President Donald Trump this week asked states to categorize counties as “high-risk, medium-risk or low-risk,” with the hope of allowing normal activity in lower-risk areas soon.
But “we’re a long way from that,” Gov. Tony Evers said Friday, noting that even though some rural counties haven’t reported cases, the virus may still be circulating there.
“I would characterize the risk in all Wisconsin counties as high right now,” said Dr. Ryan Westergaard, a medical officer for the state Department of Health Services.
Westergaard said that while social distancing is likely reducing spread of the new coronavirus among the public, “I’m fearful that hospitals are going to be one of the ‘hot spots’ for transmission, particularly asymptomatic transmission.”
UW Hospital is treating “a few” patients with COVID-19; SSM Health, which includes St. Mary’s Hospital in Madison, also has “a few”; and UnityPoint Health-Meriter has “several,” hospital officials said Friday. As recently as a week ago, the hospitals said they weren’t treating any such patients, though Meriter said it had discharged one.

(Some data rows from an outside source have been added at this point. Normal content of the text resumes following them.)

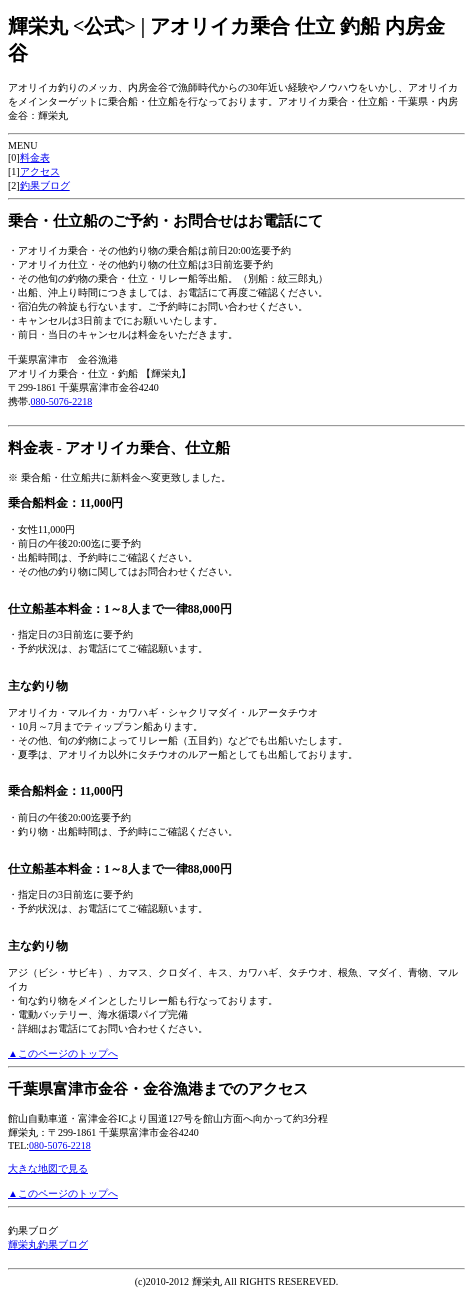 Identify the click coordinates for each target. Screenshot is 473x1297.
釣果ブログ (45, 185)
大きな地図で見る (48, 1168)
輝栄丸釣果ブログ (48, 1244)
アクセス (40, 171)
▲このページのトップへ (63, 1053)
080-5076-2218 (62, 401)
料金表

“Over the course of the next few days, we would expect to see more,” Dr. Nasia Safdar, medical director of infection control at UW Health, said Friday.
UW Health has “an adequate supply” of masks, face shields and other protective equipment for workers but is seeking more to prepare for a potential surge of patients, Safdar said.

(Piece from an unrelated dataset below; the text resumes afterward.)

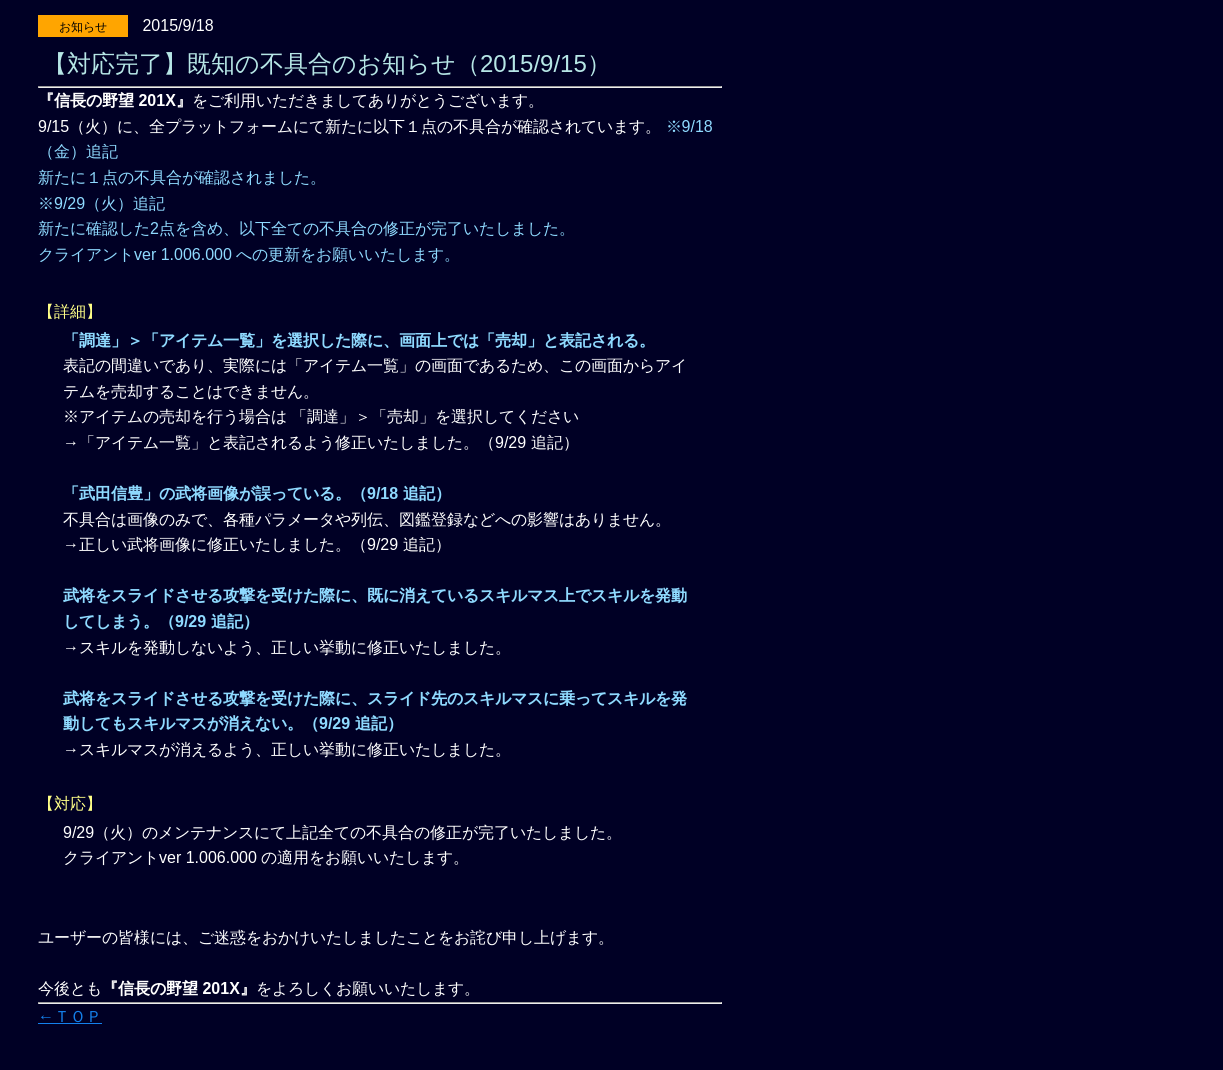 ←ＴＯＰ (70, 1016)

UW doctors have started using chloroquine, a drug approved for malaria, or hydroxychloroquine, approved for rheumatoid arthritis, on some hospitalized patients with confirmed COVID-19, Safdar said.
It’s not clear how well the drugs work for COVID-19 and they can have side-effects, but there are no approved treatments for the new coronavirus, she said. Some health care organizations are using chloroquine more broadly, on patients suspected of having COVID-19, but UW Health is limiting its use to known cases in the hospital.
“We want to be careful when we don’t have answers to the question of how well it works,” Safdar said.
UW doctors are requesting the experimental drug remdisivir for potential use on COVID-19 patients, she said. The drug, now in clinical studies for COVID-19, is available for the condition through a special access program but takes some time to acquire, she said.
Other trials are studying the use of antibodies from patients who have recovered from COVID-19, or what is known as convalescent plasma. A similar approach has been used for decades for other infections, such as Ebola and influenza.
Safdar said UW Health is considering using convalescent plasma, in which antibodies from recovered patients can help the immune systems of newly infected patients attack the virus.
“The concept behind it is pretty sound,” she said. “It’s a passive way of tiding them over until their own system is able to recover enough.”
Meriter is also looking at using remdesivir and convalescent plasma, spokeswoman Leah Huibregtse said. SSM Health has used chloroquine and remdisivir to treat COVID-19 patients, spokeswoman Lisa Adams said.
UW Health plans to set aside an area within UW Hospital and at another facility for patients being discharged from the hospital who don’t have confirmed COVID-19 but may have been exposed to it, Safdar said.
Nursing homes and assisted living facilities are understandably worried about receiving residents from hospitals who may be infected but not identified as having COVID-19, she said. Most of the initial deaths from COVID-19 in the U.S. came from a nursing home near Seattle.
“We want to make sure there is no inadvertent, institution-to-institution transfer of something that is unrecognized,” Safdar said. “Once even a single case gets into that high-risk setting — older adults with co-morbid conditions — it can have really bad outcomes.”
Otis Woods, administrator of the state health department’s Division of Quality Assurance, said nursing homes should try to quarantine residents returning from hospitals for two weeks. But many hospitals are trying to identify step-down units for this purpose, he said.
Meanwhile, testing for COVID-19 is becoming more available in Wisconsin but still not appropriate for everyone, Westergaard said.
About 2,000 test results a day are coming from about 40 state, hospital and commercial labs, he said. “It’s still not capacity sufficient that every individual with suspicious symptoms or who’s interested in knowing whether they have COVID-19” can get tested, he said. “But we’re getting there.”